A few years ago, a child was struck by a motorist while crossing the turnpike from Oak Ridge High School. Last year, I monitored that area and observed numerous motorist violations that put students and adults in danger. Frequently, vehicles would come within inches of hitting students.
During my 2 month stint in 2007 as a volunteer crossing guard at the Illinois Ave./Roberstville Rd. intersection, I encountered speeders and red light runners every morning. For the hour I stood at that corner, it was not uncommon to see as many as 15 vehicles run red lights and hundreds more speeding well over 45mph.
The city rightly concluded that both of these areas posed serious dangers to students and they responded accordingly. First, they designated the areas as school zones and implemented a 20mph speed limit. Overall, motorist behavior did not change. The city then installed more signage and flashing lights. Those were largely ignored. They hired crossing guards. Negligent motorists turned the situation into a real-life game of Frogger. When police presence was ramped up, drivers slowed down temporarily, only to regress back into reckless behavior when the authorities departed. Then speed and red light cameras were installed, and voila! Driver behavior changed and people finally got the message and slowed down.

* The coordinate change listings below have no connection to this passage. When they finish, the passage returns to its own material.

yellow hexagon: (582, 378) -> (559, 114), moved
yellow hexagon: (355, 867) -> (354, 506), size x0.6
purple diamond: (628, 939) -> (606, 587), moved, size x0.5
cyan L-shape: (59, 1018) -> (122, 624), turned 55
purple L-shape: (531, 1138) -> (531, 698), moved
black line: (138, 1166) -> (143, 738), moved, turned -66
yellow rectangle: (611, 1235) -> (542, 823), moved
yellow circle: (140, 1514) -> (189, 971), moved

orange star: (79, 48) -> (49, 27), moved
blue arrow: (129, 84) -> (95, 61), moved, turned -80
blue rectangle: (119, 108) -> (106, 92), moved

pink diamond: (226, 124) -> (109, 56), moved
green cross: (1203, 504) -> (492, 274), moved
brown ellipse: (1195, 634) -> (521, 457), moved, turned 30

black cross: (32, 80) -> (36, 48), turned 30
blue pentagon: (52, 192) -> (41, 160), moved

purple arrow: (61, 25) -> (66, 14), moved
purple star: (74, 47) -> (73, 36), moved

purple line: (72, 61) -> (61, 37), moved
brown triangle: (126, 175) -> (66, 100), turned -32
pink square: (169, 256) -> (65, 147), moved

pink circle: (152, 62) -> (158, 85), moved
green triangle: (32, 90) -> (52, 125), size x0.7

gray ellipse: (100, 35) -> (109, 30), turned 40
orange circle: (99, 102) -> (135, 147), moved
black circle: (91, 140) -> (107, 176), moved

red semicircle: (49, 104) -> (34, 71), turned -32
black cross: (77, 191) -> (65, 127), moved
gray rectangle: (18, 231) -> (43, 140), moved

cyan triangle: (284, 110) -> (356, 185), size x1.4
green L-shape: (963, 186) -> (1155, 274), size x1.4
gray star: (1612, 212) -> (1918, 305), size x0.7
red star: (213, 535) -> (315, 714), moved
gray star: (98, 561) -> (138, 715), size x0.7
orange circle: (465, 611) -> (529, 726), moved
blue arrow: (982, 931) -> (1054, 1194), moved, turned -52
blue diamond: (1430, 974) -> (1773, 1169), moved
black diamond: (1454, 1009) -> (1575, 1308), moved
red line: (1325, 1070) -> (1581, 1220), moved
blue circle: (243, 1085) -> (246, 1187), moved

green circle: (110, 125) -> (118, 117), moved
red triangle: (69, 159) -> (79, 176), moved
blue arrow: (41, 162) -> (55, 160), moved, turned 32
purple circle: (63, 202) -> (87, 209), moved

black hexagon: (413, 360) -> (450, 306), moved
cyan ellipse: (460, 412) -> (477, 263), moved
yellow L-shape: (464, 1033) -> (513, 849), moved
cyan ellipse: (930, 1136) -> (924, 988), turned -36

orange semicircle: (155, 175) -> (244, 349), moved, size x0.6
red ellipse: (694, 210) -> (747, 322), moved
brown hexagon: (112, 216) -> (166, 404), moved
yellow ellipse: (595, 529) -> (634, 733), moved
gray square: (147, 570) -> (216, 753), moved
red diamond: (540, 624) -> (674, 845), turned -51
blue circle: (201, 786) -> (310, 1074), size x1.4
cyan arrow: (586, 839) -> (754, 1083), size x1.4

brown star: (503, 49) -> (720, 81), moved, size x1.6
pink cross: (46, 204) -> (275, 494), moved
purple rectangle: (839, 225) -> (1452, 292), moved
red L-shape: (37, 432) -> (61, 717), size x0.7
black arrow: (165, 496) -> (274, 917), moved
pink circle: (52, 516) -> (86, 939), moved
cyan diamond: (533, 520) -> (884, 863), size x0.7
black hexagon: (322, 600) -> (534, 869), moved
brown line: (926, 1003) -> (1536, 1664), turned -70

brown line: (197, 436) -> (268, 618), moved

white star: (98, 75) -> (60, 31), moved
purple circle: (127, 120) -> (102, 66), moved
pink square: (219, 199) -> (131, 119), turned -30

Given all of this, I find it pathetic that a select few adults (who whine worse than my three year old) continue to expend a tremendous amount of energy fighting to protect law-breakers instead of our children. I for one applaud the city’s continued efforts to improve the safety of our students, pedestrians, and overall citizenry. We’ve come a long way in the last few years and, thus far, the results of these cameras unequivocally prove their necessity and value. Driving is not a right; it is a privilege. If you insist on breaking the law (or defending those who do), then you get what you deserve. Don’t do the crime if you can’t pay the fine.